At school today as the headmaster did his
morning morale speech in the main hall to cheer everyone up there was a sudden
ring of the door bell at the front entrance, this is not normal, folk usually
wander in and wander about lost. So everyone looked to see who it was, well
everyone except me as I was watching a dragonfly pottering about near the exit.
Well the next you know was everyone running and screaming out of the hall and
leaping into cupboards or hiding under tables, while most of the staff
barricaded themselves into the staff room, leaving just me and the headmaster.
As the headmaster peered at the two faces looking rather sheepish standing at
the door holding a bible and a Watchtower (the magazine not a real one) he
insisted that I could go and talk to them as I was expendable. It appears as an unpaid part time student
teacher I am surplus to requirements and my specialist subjects of Obscure
Irrational Theories and Zombie Defence Classes are not core curriculum subjects.
He also said that if I specialize in Zombie Defence Classes and had a pointy
stick then I should be able to defend myself.
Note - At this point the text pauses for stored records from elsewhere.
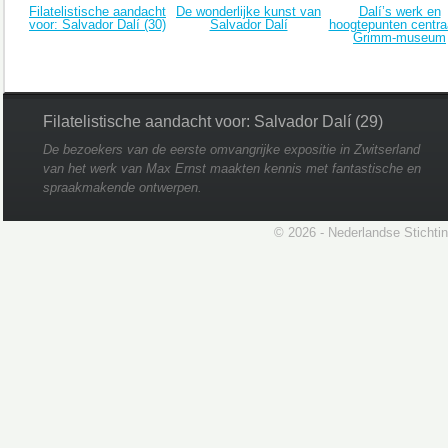
Filatelistische aandacht
De wonderlijke kunst van
Dalí’s werk en
voor: Salvador Dalí (30)
Salvador Dalí
hoogtepunten centraa
Grimm-museum
Filatelistische aandacht voor: Salvador Dalí (29)
De bezoekers van de eerste omvangrijke expositie in Zwitserland
van het werk van Max Ernst maakten kennis met fantastische en
spraakmakende ontwerpen.
© 2026 - Nederlandse Stichti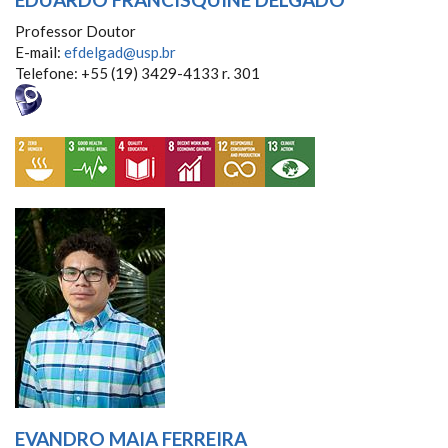
Professor Doutor
E-mail:
efdelgad@usp.br
Telefone: +55 (19) 3429-4133 r. 301
EVANDRO MAIA FERREIRA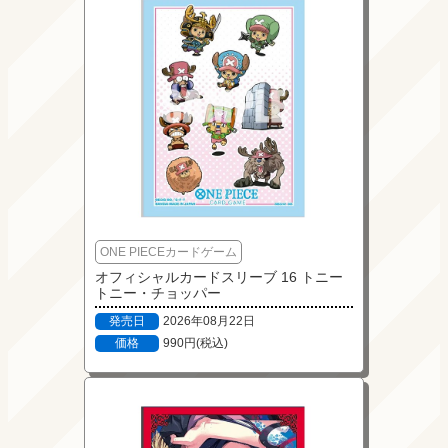
ONE PIECEカードゲーム
オフィシャルカードスリーブ 16 トニー
トニー・チョッパー
発売日
2026年08月22日
価格
990円(税込)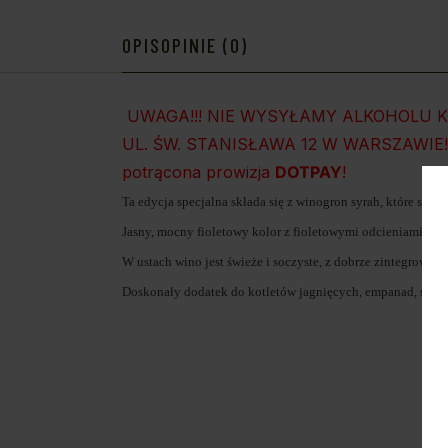
OPIS
OPINIE (0)
UWAGA!!! NIE WYSYŁAMY ALKOHOLU 
UL. ŚW. STANISŁAWA 12 W WARSZAWIE!!! W
potrącona prowizja
DOTPAY
!
Ta edycja specjalna składa się z winogron syrah, które są 
Jasny, mocny fioletowy kolor z fioletowymi odcieniami. Owo
W ustach wino jest świeże i soczyste, z dobrze zintegrow
Doskonały dodatek do kotletów jagnięcych, empanad, średn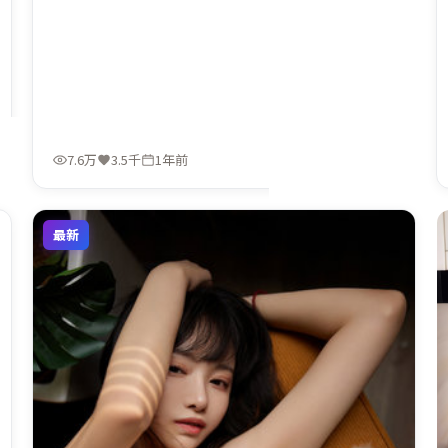
7.6万
3.5千
1年前
最新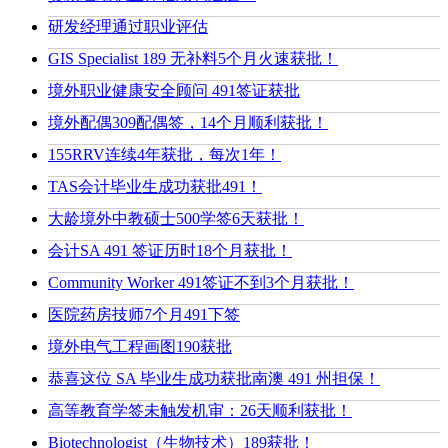
研发经理通过职业评估
GIS Specialist 189 无补料5个月火速获批！
境外职业健康安全顾问 491签证获批
境外配偶309配偶签，14个月顺利获批！
155RRV连续4年获批，每次1年！
TAS会计毕业生成功获批491！
大龄境外中教硕士500学签6天获批！
会计SA 491 签证历时18个月获批！
Community Worker 491签证不到3个月获批！
医院药房技师7个月491下签
境外电气工程画图190获批
恭喜这位 SA 毕业生成功获批南澳 491 州担保！
高等教育学签未触发机审：26天顺利获批！
Biotechnologist（生物技术）189获批！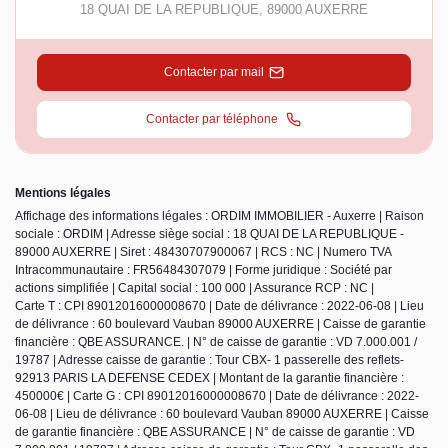
18 QUAI DE LA REPUBLIQUE
,
89000
AUXERRE
Contacter par mail
Contacter par téléphone
Mentions légales
Affichage des informations légales : ORDIM IMMOBILIER - Auxerre | Raison
sociale : ORDIM | Adresse siège social : 18 QUAI DE LA REPUBLIQUE -
89000 AUXERRE | Siret : 48430707900067 | RCS : NC | Numero TVA
Intracommunautaire : FR56484307079 | Forme juridique : Société par
actions simplifiée | Capital social : 100 000 | Assurance RCP : NC |
Carte T : CPI 89012016000008670 | Date de délivrance : 2022-06-08 | Lieu
de délivrance : 60 boulevard Vauban 89000 AUXERRE | Caisse de garantie
financière : QBE ASSURANCE. | N° de caisse de garantie : VD 7.000.001 /
19787 | Adresse caisse de garantie : Tour CBX- 1 passerelle des reflets-
92913 PARIS LA DEFENSE CEDEX | Montant de la garantie financière :
450000€ | Carte G : CPI 89012016000008670 | Date de délivrance : 2022-
06-08 | Lieu de délivrance : 60 boulevard Vauban 89000 AUXERRE | Caisse
de garantie financière : QBE ASSURANCE | N° de caisse de garantie : VD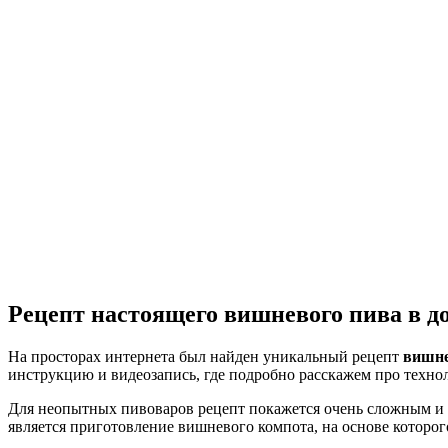
Рецепт настоящего вишневого пива в д
На просторах интернета был найден уникальный рецепт
вишне
инструкцию и видеозапись, где подробно расскажем про техно
Для неопытных пивоваров рецепт покажется очень сложным и д
является приготовление вишневого компота, на основе которог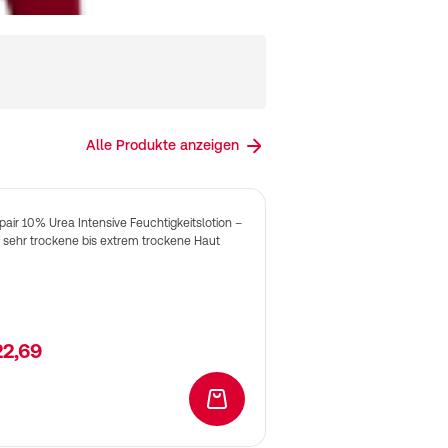
Alle Produkte anzeigen
air 10% Urea Intensive Feuchtigkeitslotion –
r sehr trockene bis extrem trockene Haut
22,69
In den Warenkorb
At the door I chatted to the two chaps who
were dead keen to tell me loads of stuff about the bible, so I explained to
them the major errors of large religions and told them all about the far better
idea of Micro Gods. I was planning to show then Dragonflightimus the Micro God
of Helicopters, but in the stampede Dragonflightimus the Micro God was slightly
crushed to death. You see this is what
happens with religion, small things can get crushed in all the misunderstanding.
So poor old Dragonflightimus the Micro God has flown her last fight but will
luckily rise from the ashes next year to fly again, we are talking Micro Gods
they do stuff like that, which apparently is what the two chaps with their
bible and Watchtower say they plan to do also. . . . . .
Anyway tonight my drumming
colleague and myself have had a well good drumming session to celebrate the
local Micro Gods of Autumn, we then gave him pond plants apples and vegetables
in order that he can go and offer them to his Micro Gods in the Castle of the
Bishop. That’s my drumming colleague not the local Micro Gods.
Ooooo I forget to say Mr
Darren tinkered with our old range in order to make the central heating work
before he rushed off after seeing two strange men on the road with an old bible
who were looking into the sky for dragonflies.
Luckily I have this LP and this is one of my favourite songs....
Yay the micro gods are back! Pity one had to die for our sins almost straight away, but that's religion for you. Well, that and heavy shoes.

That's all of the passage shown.